- Dundee History Archive, Wars & battles
- murder, wars and battles, wars of independence, william wallace
Dundee was certainly a pivotal city in the life of William Wallace, he was certainly educated here and did reclaim the city from the English during the wars of independence. But did he in fact, strike his first blow in the war that was to shape his life, here in Dundee? The story starts in 1288, when Wallace was finishing his education in Dundee. It was in this year that Edward I, and English King, seized control of Scotland and took over many of the cities castles, including the Castle of Dundee.
These events must have affected the young Wallace, as we know he fought against the English and that he had a temper. Unfortunately much of what we know about Wallace’s deed come from poems and folklore, written many decades or centuries after. Blind Harry, also known as Henry the Minstrel, is renowned as the author of The Wallace. This was a lengthy poem recounting the life of William Wallace, written around 1477, or 172 years after Wallace’s death. Here’s the section on Wallace’s first kill.

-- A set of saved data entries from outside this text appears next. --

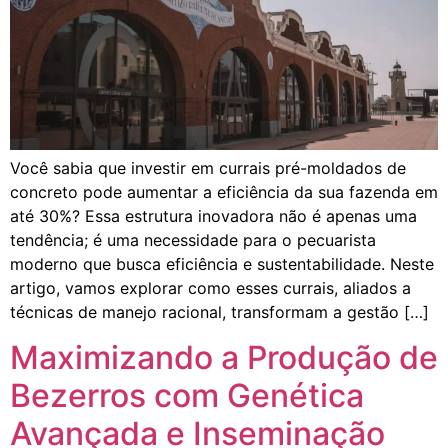
Você sabia que investir em currais pré-moldados de
concreto pode aumentar a eficiência da sua fazenda em
até 30%? Essa estrutura inovadora não é apenas uma
tendência; é uma necessidade para o pecuarista
moderno que busca eficiência e sustentabilidade. Neste
artigo, vamos explorar como esses currais, aliados a
técnicas de manejo racional, transformam a gestão […]
Maximizando a Produção de
Bezerros com Genética
Avançada e Inseminação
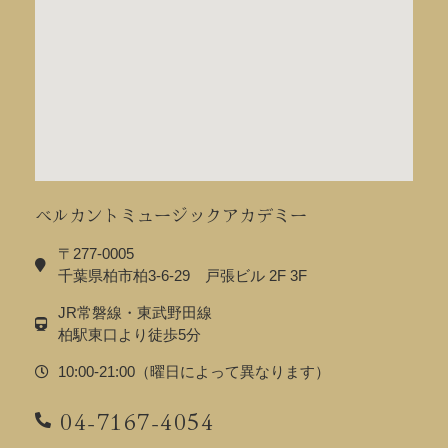
ベルカントミュージックアカデミー
〒277-0005
千葉県柏市柏3-6-29 戸張ビル 2F 3F
JR常磐線・東武野田線
柏駅東口より徒歩5分
10:00-21:00（曜日によって異なります）
04-7167-4054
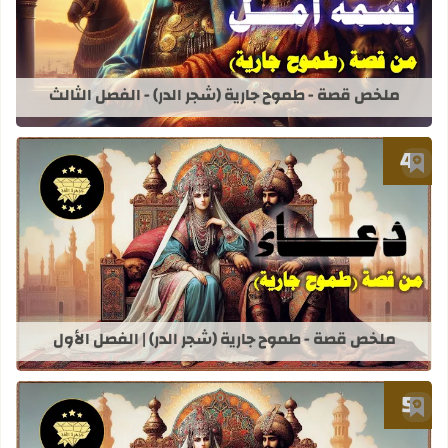
قراءة المزيد عن ملخص قصة - طموح جاري
ملخص قصة - طموح جارية (شجر الدر) - الفصل الثالث
أضف إلى العلامات المرجعية
قراءة المزيد عن ملخص قصة - طموح جاري
ملخص قصة - طموح جارية (شجر الدر) | الفصل الأول
أضف إلى العلامات المرجعية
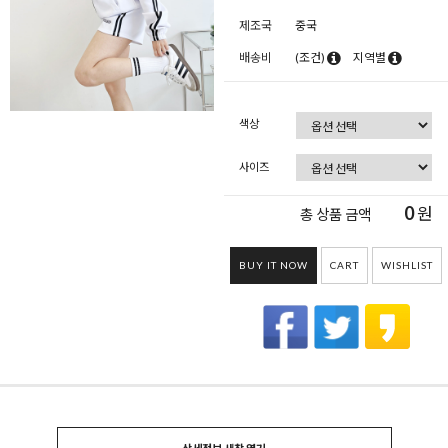
제조국
중국
배송비
(조건)
지역별
색상
사이즈
0
원
총 상품 금액
BUY IT NOW
CART
WISHLIST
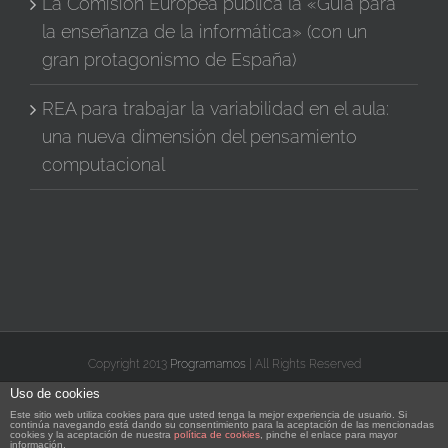
La Comisión Europea publica la «Guía para
la enseñanza de la informática» (con un
gran protagonismo de España)
REA para trabajar la variabilidad en el aula:
una nueva dimensión del pensamiento
computacional
Copyright 2013
Programamos
| All Rights Reserved
Uso de cookies
X
Facebook
Instagram
Vimeo
YouTube
Correo
Rss
Flickr
Este sitio web utiliza cookies para que usted tenga la mejor experiencia de usuario. Si
electrónico
continúa navegando está dando su consentimiento para la aceptación de las mencionadas
cookies y la aceptación de nuestra
política de cookies
, pinche el enlace para mayor
información.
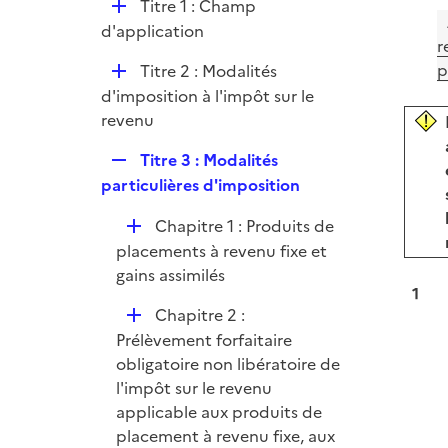
D
Titre 1 : Champ
i
é
d'application
e
r
p
r
D
p
Titre 2 : Modalités
l
é
d'imposition à l'impôt sur le
i
p
revenu
e
l
r
R
Titre 3 : Modalités
i
e
particulières d'imposition
e
p
r
D
Chapitre 1 : Produits de
l
é
placements à revenu fixe et
i
p
gains assimilés
e
1
l
r
D
Chapitre 2 :
i
é
Prélèvement forfaitaire
e
p
obligatoire non libératoire de
r
l
l'impôt sur le revenu
i
applicable aux produits de
e
placement à revenu fixe, aux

And with disdain, said, “Scot, I pray thee stay; what devil clad thee in a suit so gay? A horse’s mantle was thy king to wear, And a Scots whittle at thy belt to bear, Rough roullion shoes, or any common trash, Did serve such whore’s sons through the dubs to plash; Give me that knife under thy girdle hings.” “Nay, pardon me, sir, I know better things; Therefore forbear, I earnestly entreat; It both defends me, and it cuts my meat.” Selby assaults him, and would take it by force, And so the plea went on from bad to worse. Fast by the collar Wallace did him take, Made the young squire tremble there and shake, His dagger with the other hand drew out, In spite of all his men so throng about, And boldly without fear or dread Upon the spot he stick’d young Selby dead
Fleeing the scene, Wallace set off from the Hawkhill, where the incident supposedly took place, and followed the Perth Road and eventually arrived in Longforgan where he rested upon a stone outside a cottage. The stone was preserved by the farmer’s descendants for nearly six hundred years, and is how housed in the McManus Galleries.
So clearly there are many believers in the story, since the stone has been kept, and a plaque bears the site of Wallace’s first blow for independence at the former location of Dundee castle. But did it really happen? As with so many stories from so long ago, we’ll never know the full truth. Do you believe?